Sign in to follow this  
Followers 0
marcotv

get all link from html code

5 posts in this topic

#1 ·  Posted (edited)

Hi guys,

i'm a fan of autoit from many years!

This is my problem.

I have the source html code oh an html page

For example this:

<html>

example text

<a href="www.url1.com">description1</a>

<a href="www.url2.com">description2</a>

<a href="www.url3.com">description3</a>

</html>

I would like to get a bidimensional array (possibly without using ie browser) that contains all the links and their description:

array={(www.url1.com,description1),(www.url2.com,description2),(www.url3.com,description3)}

Which is the best solution?

Thank you

Edited by marcotv

Share this post


Link to post
Share on other sites



marcotv,

Welcome to the the AutoIt forum. :mellow:

Not sure about the "best", but it certainly works:

#include <Array.au3>
#include <String.au3>

$sSource = '<html>' & @CRLF & _
'example text' & @CRLF & _
'<a href="www.url1.com">description1</a>' & @CRLF & _
'<a href="www.url2.com">description2</a>' & @CRLF & _
'<a href="www.url3.com">description3</a>' & @CRLF & _
'</html>'

$aArray1 = _StringBetween($sSource, '<a href="', '">description')
$aArray2 = _StringBetween($sSource, '.com">', '</a>')

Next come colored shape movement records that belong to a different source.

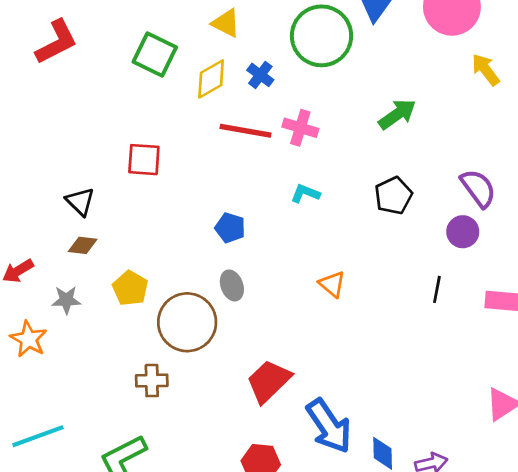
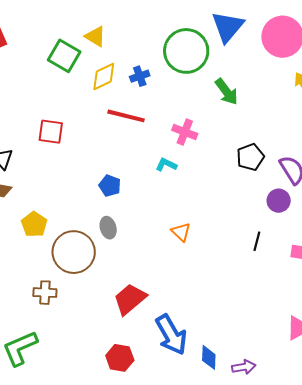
yellow triangle: (226, 23) -> (95, 36), moved
blue cross: (260, 75) -> (140, 76), turned 30
green arrow: (397, 114) -> (226, 92), moved, turned 84
pink cross: (300, 128) -> (185, 132), moved
black pentagon: (393, 196) -> (250, 157), moved

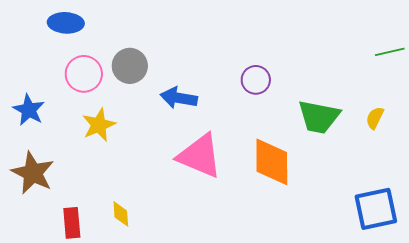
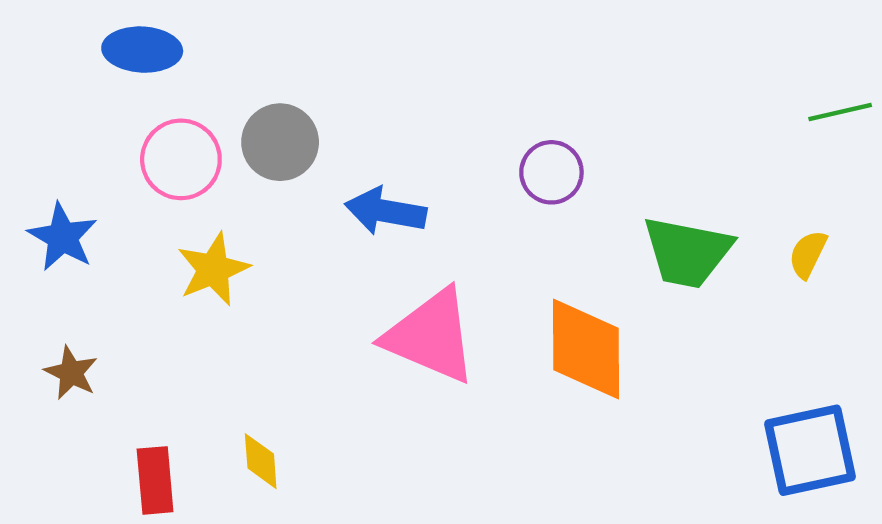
brown star: (33, 173) -> (71, 373), size x0.6

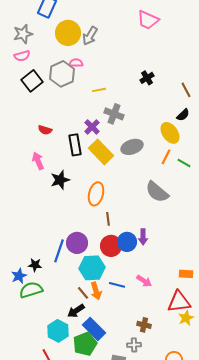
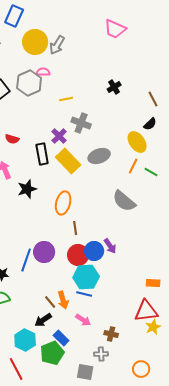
purple arrow: (143, 237) -> (110, 246), turned -35
cyan hexagon: (92, 268) -> (86, 277), moved
pink arrow: (144, 281) -> (83, 320), moved
blue rectangle: (94, 329) -> (61, 338), size x0.7

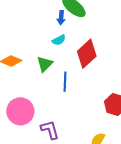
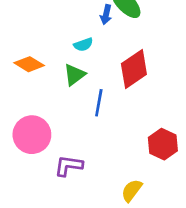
cyan semicircle: (59, 40) -> (83, 45), moved
purple L-shape: (50, 130) -> (69, 166), turned -75

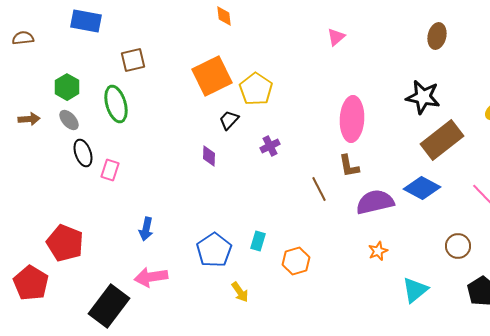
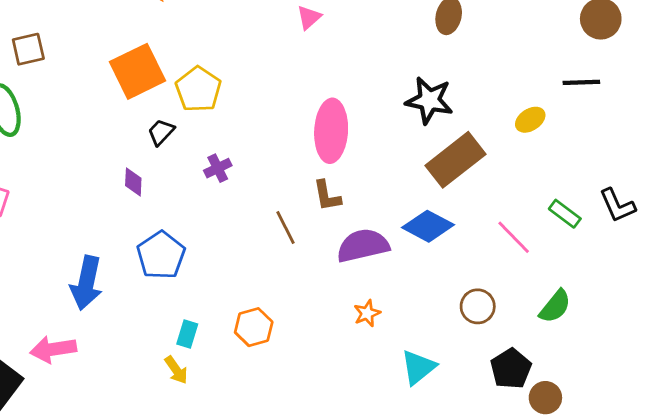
blue arrow: (146, 229) -> (86, 283), moved, size x1.6
cyan rectangle: (258, 241) -> (187, 334), moved
blue pentagon: (214, 250) -> (161, 255), moved

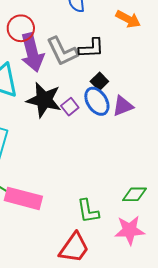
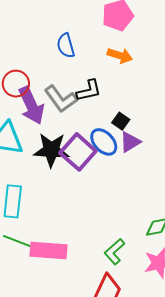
black square: (99, 81) -> (121, 121), moved
purple square: (70, 107) -> (78, 152), size x2.0
green L-shape: (88, 211) -> (114, 252), turned 68

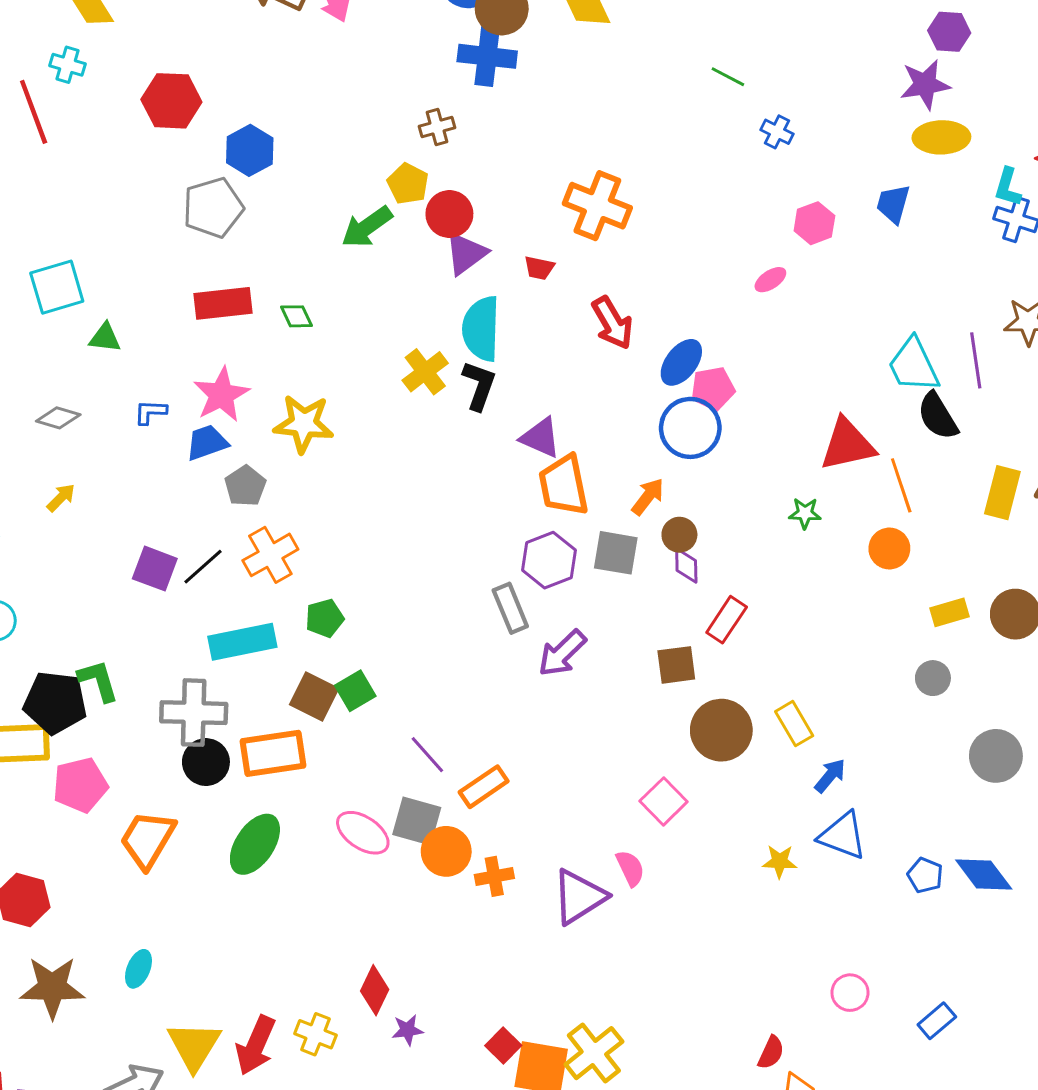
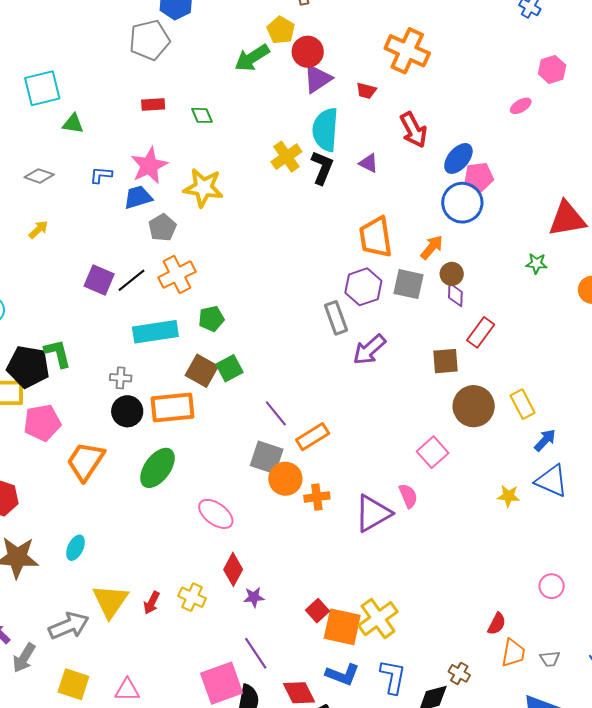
red rectangle: (223, 303) -> (153, 104), size x0.6
purple triangle: (541, 438) -> (369, 163), moved, size x0.7
gray cross: (194, 713) -> (121, 378), size x0.5
pink ellipse: (363, 833) -> (216, 514), moved
red arrow: (256, 1045) -> (152, 603), size x0.6

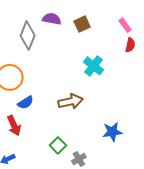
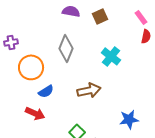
gray diamond: (28, 36) -> (66, 48), moved
red arrow: (14, 126) -> (35, 113), turned -42

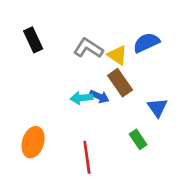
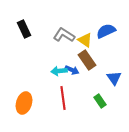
red line: (87, 157) -> (63, 98), moved

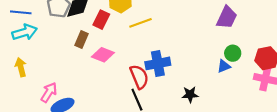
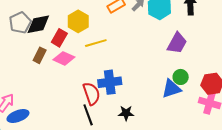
pink diamond: (103, 55) -> (64, 58), moved
blue triangle: (224, 66) -> (171, 89), size x1.5
black star: (190, 95) -> (126, 113), moved

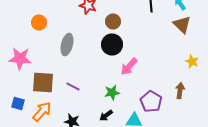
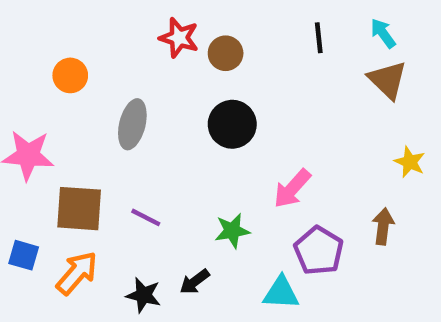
brown circle: (113, 22) -> (226, 53), moved
pink arrow: (129, 66) -> (292, 189), moved
black arrow: (106, 116) -> (194, 282), moved

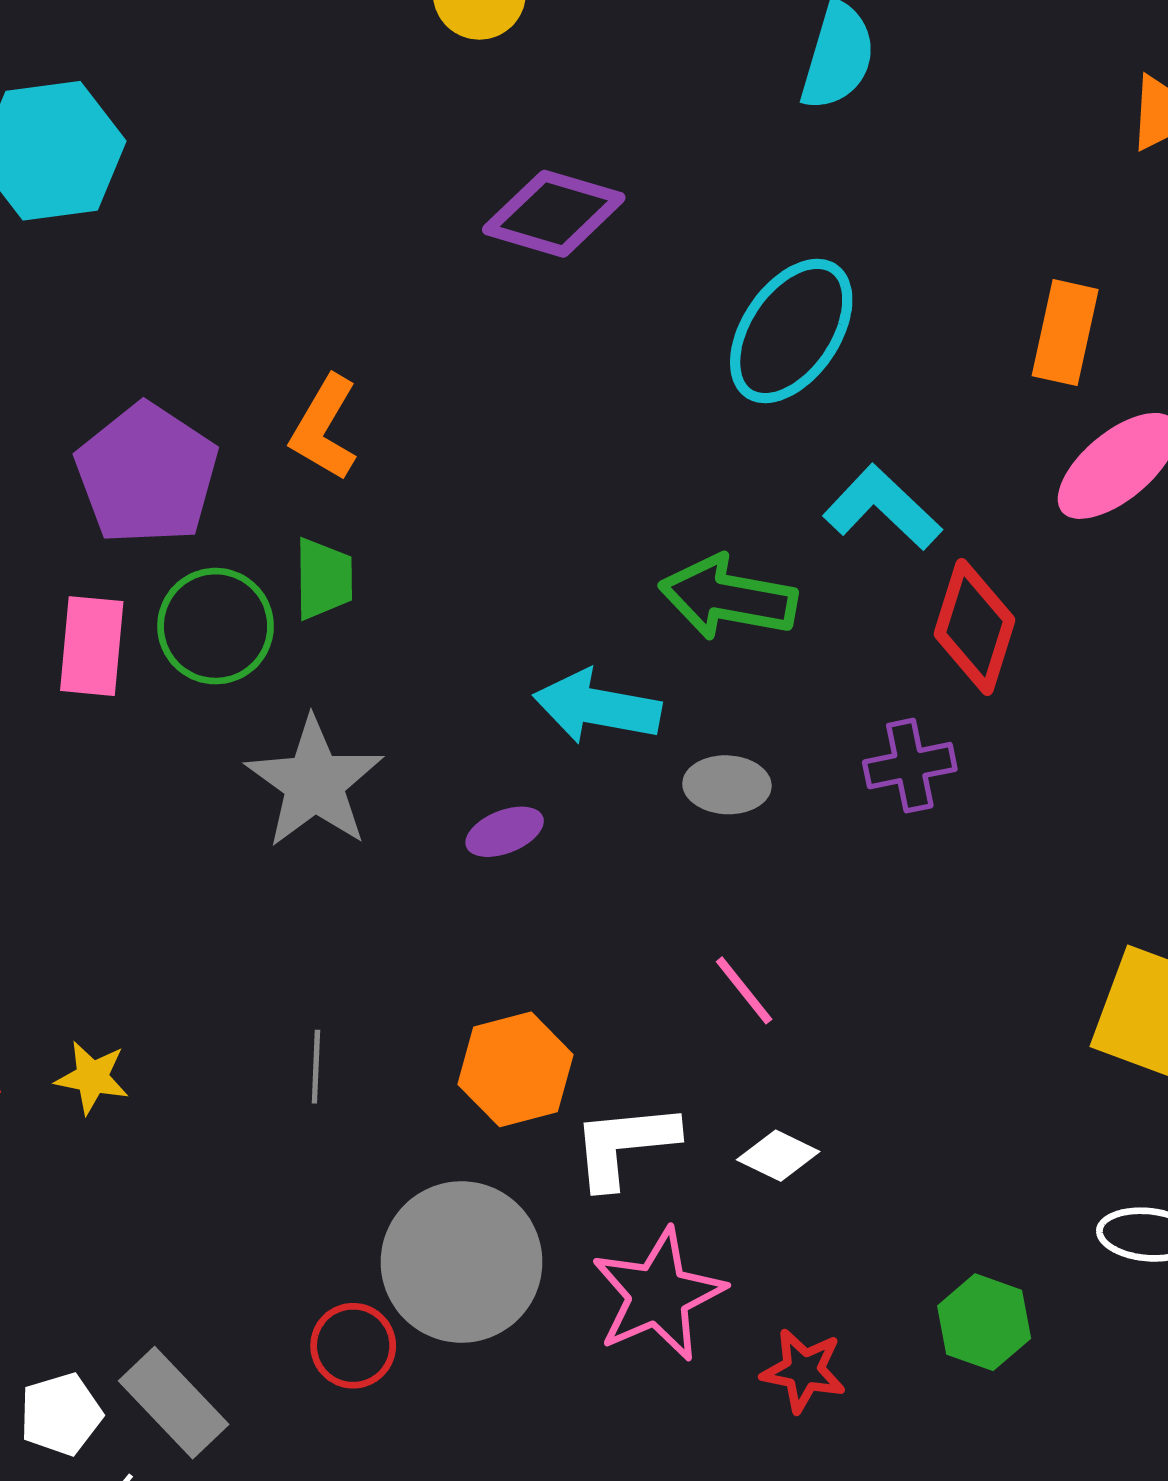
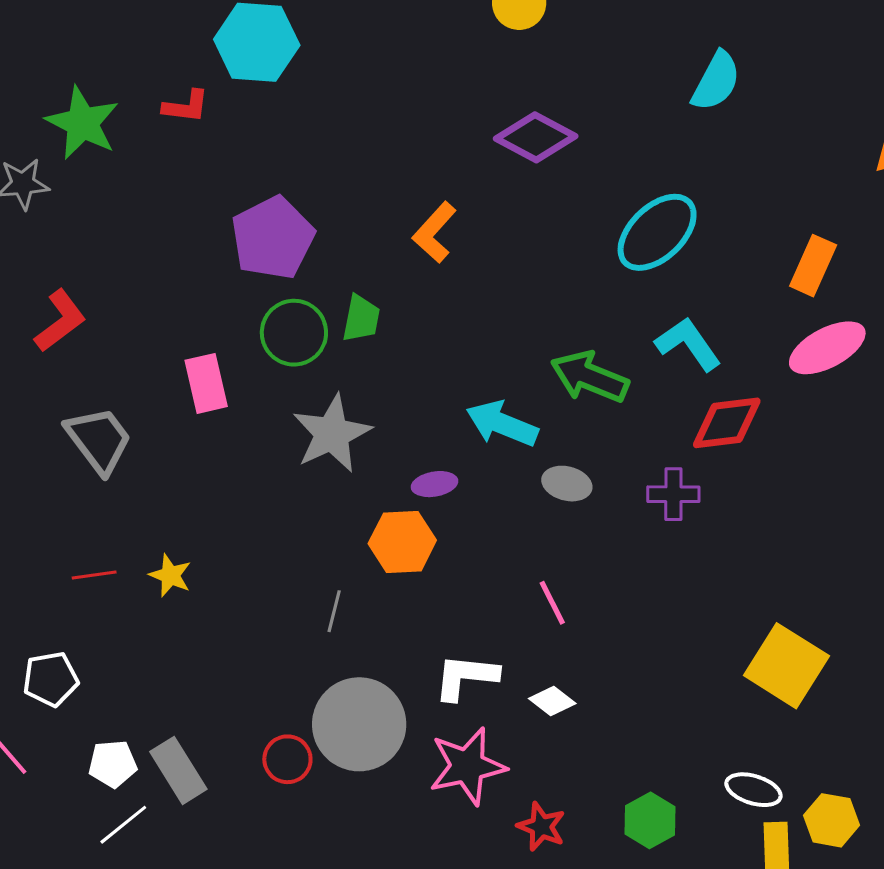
orange L-shape: (324, 428) -> (434, 232), moved
red diamond: (974, 627) -> (727, 423), turned 54
pink rectangle: (92, 646) -> (206, 383), moved, turned -30
gray line: (316, 1067) -> (334, 611), moved
orange hexagon: (516, 1069) -> (402, 542), moved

Global $a2DArray[UBound($aArray1)][2]

For $i = 0 To UBound($aArray1) - 1
    $a2DArray[$i][0] = $aArray1[$i]
    $a2DArray[$i][1] = $aArray2[$i]
Next

_ArrayDisplay($a2DArray)

M23


Any of my own code posted anywhere on the forum is available for use by others without any restriction of any kind._______My UDFs:

Spoiler

ArrayMultiColSort ---- Sort arrays on multiple columns
ChooseFileFolder ---- Single and multiple selections from specified path treeview listing
Date_Time_Convert -- Easily convert date/time formats, including the language used
ExtMsgBox --------- A highly customisable replacement for MsgBox
GUIExtender -------- Extend and retract multiple sections within a GUI
GUIFrame ---------- Subdivide GUIs into many adjustable frames
GUIListViewEx ------- Insert, delete, move, drag, sort, edit and colour ListView items
GUITreeViewEx ------ Check/clear parent and child checkboxes in a TreeView
Marquee ----------- Scrolling tickertape GUIs
NoFocusLines ------- Remove the dotted focus lines from buttons, sliders, radios and checkboxes
Notify ------------- Small notifications on the edge of the display
Scrollbars ----------Automatically sized scrollbars with a single command
StringSize ---------- Automatically size controls to fit text
Toast -------------- Small GUIs which pop out of the notification area

 

Share this post


Link to post
Share on other sites

marcotv,

Welcome to the the AutoIt forum. :mellow:

Not sure about the "best", but it certainly works:

#include <Array.au3>
#include <String.au3>

$sSource = '<html>' & @CRLF & _
'example text' & @CRLF & _
'<a href="www.url1.com">description1</a>' & @CRLF & _
'<a href="www.url2.com">description2</a>' & @CRLF & _
'<a href="www.url3.com">description3</a>' & @CRLF & _
'</html>'

$aArray1 = _StringBetween($sSource, '<a href="', '">description')
$aArray2 = _StringBetween($sSource, '.com">', '</a>')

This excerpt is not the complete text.